Joe Victim: A Thriller

“Were there any new faces tonight, anybody suspicious?” Schroder asks.

Raphael puts his hand to his chin and crosses his forefinger over his lips, then slowly taps the finger up and down. All he can think about is the woman in the car. “Suspicious? In what way?”

“Somebody who didn’t belong,” Schroder says.

He shakes his head, the finger remaining in place. “No, nobody,” he says. “I mean, there were new people here, there often is and always will be as long as people keep getting murdered. As for somebody suspicious, no, nothing. Nobody who didn’t belong.”

“You sure?” Schroder asks.

“It’s not like somebody came in here covered in blood and waving a knife,” he says. “Most people when they come, they don’t speak. It’s almost like an AA meeting. People are nervous. They don’t know what to expect. They want to hear other people’s pain before sharing their own. It takes them a few weeks to open up. We’re doing good work here. We’re helping people.”

“What about a woman?” Kent asks. “Were there any women tonight who stood out?”

“A woman?” he asks, and he has to make a conscious effort not to look back at the car. “Why?
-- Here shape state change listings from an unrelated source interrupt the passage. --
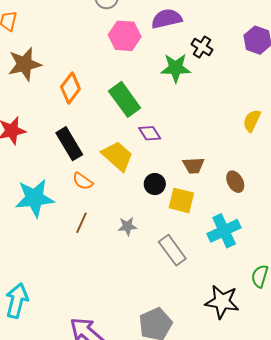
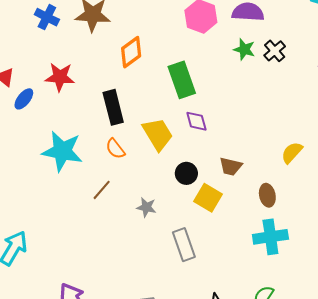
green star: (176, 68) -> (244, 49), moved, size x0.7
yellow semicircle: (252, 121) -> (292, 153), moved
cyan cross: (224, 231) -> (270, 237), moved

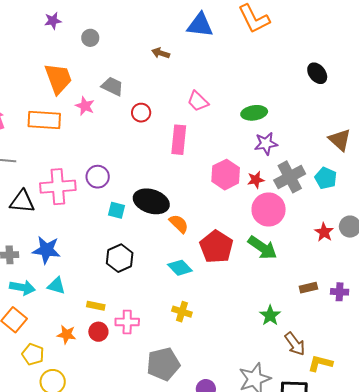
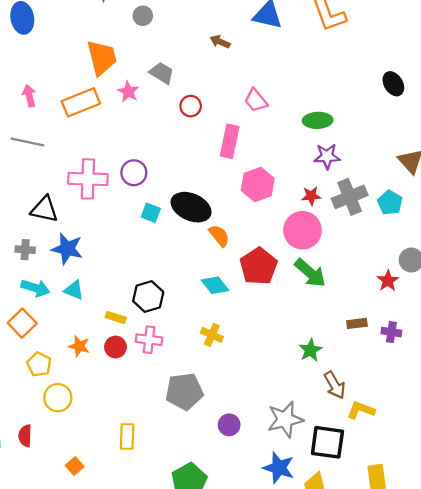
orange rectangle: (44, 120) -> (81, 102), turned -32
pink hexagon: (226, 175) -> (258, 184), moved
black triangle: (22, 202) -> (44, 209), moved
pink circle: (269, 209) -> (303, 230), moved
red star: (324, 232) -> (388, 281), moved
black hexagon: (120, 258) -> (148, 296), moved

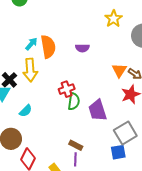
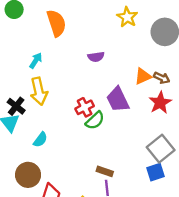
orange semicircle: (48, 47) -> (56, 23), moved
orange triangle: (119, 70) -> (143, 76), turned 42
green semicircle: (74, 101) -> (95, 120), turned 48
purple trapezoid: (98, 110) -> (118, 100), moved

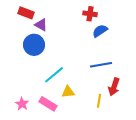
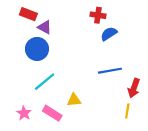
cyan line: (54, 75) -> (45, 82), moved
red arrow: (114, 87) -> (134, 88), moved
yellow line: (99, 101) -> (127, 111), moved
Was it a woman who killed Tristan Walker?”

“Nobody is saying that,” Kent says, “but there’s a woman we’re hoping to question. A blond woman,” she adds.

A blond woman. The woman in the car has black hair. Even so, the woman in the car wants to kill Joe. Why would a woman who wants to kill Joe also want to kill Tristan Walker? He thinks about the others who came along. There were blond women there, there always are, but there are . . . what? Fifty thousand blond women in the city?

“You have a name? Or any other features?”

“Just blond,” Kent says, glancing at Schroder first. “A woman wearing a blond wig.”

“That’s not a lot to go on,” Raphael says. “There were new faces here tonight, there always are, and we don’t have any kind of sign-in sheet. There were blond women here tonight, but nobody stood out.”

“How about you make us that list,” Kent says, “of the people you do know who came along.”

“It’ll take me about five minutes,” he says.

“We can wait.”

Raphael nods once, then moves back inside. The final few people are leaving. They say their good-byes and offer sad smiles. He starts working on the list, but doesn’t put Stella on it, not wanting to draw attention to a woman who had no reason to hurt Walker, and who has the potential to bring him so much happiness.





Chapter Twenty


I’m getting hungry again even though dinner was only an hour ago. The easiest way to kill an appetite in a place like this is to think about what it is they’re serving. I do that now and the hunger pains fade a little. Then I make the mistake of thinking of a tender steak, some fries, some barbecue sauce. The harder I try not to think about it, the more I can taste it. It’s a last-meal kind of meal, and perhaps that’s what I’ll chose if it turns out I have an appointment with the hangman’s noose.

Of course the way to make sure that never happens is to find Melissa’s message. I flick through the books again, knowing there’s nothing in them, sure there’s nothing in them, and finding just that everywhere I look. It’s almost time for lights out. Our cell doors have all been locked so it’s just me, my cot, my toilet, and books that aren’t telling me what it is I want to hear. I can hear my neighbors in the cells next door. They’re talking to themselves. Or talking to their imaginations.

Six books.

One message.

Or perhaps no message.

Frustrated, I begin throwing them into the corner of my cell, creating a game in seeing how close I can get them to land to each other. The other game, the one that Melissa is playing, is lost on me.

I pick the books back up. And throw them again. It’s the most fun I’ve had in my cell. I kill ten minutes, wondering if it’ll be this easy to kill the next thirty years, or if I’ll be killed instead. The six books land in the corner. I pick them up. Line up the spines. Tap them so all the edges are level. Then throw them again. Tomorrow Caleb Cole is going to come and find me. Tomorrow may be my last day in this world.

I pick the books back up. Line up the spines.

I look at the titles.

Twilight Angel. Show Love to Get Love. Bodies of Lust. Love Comes to Town. The Prince of Princesses. Twilight Angel Returns.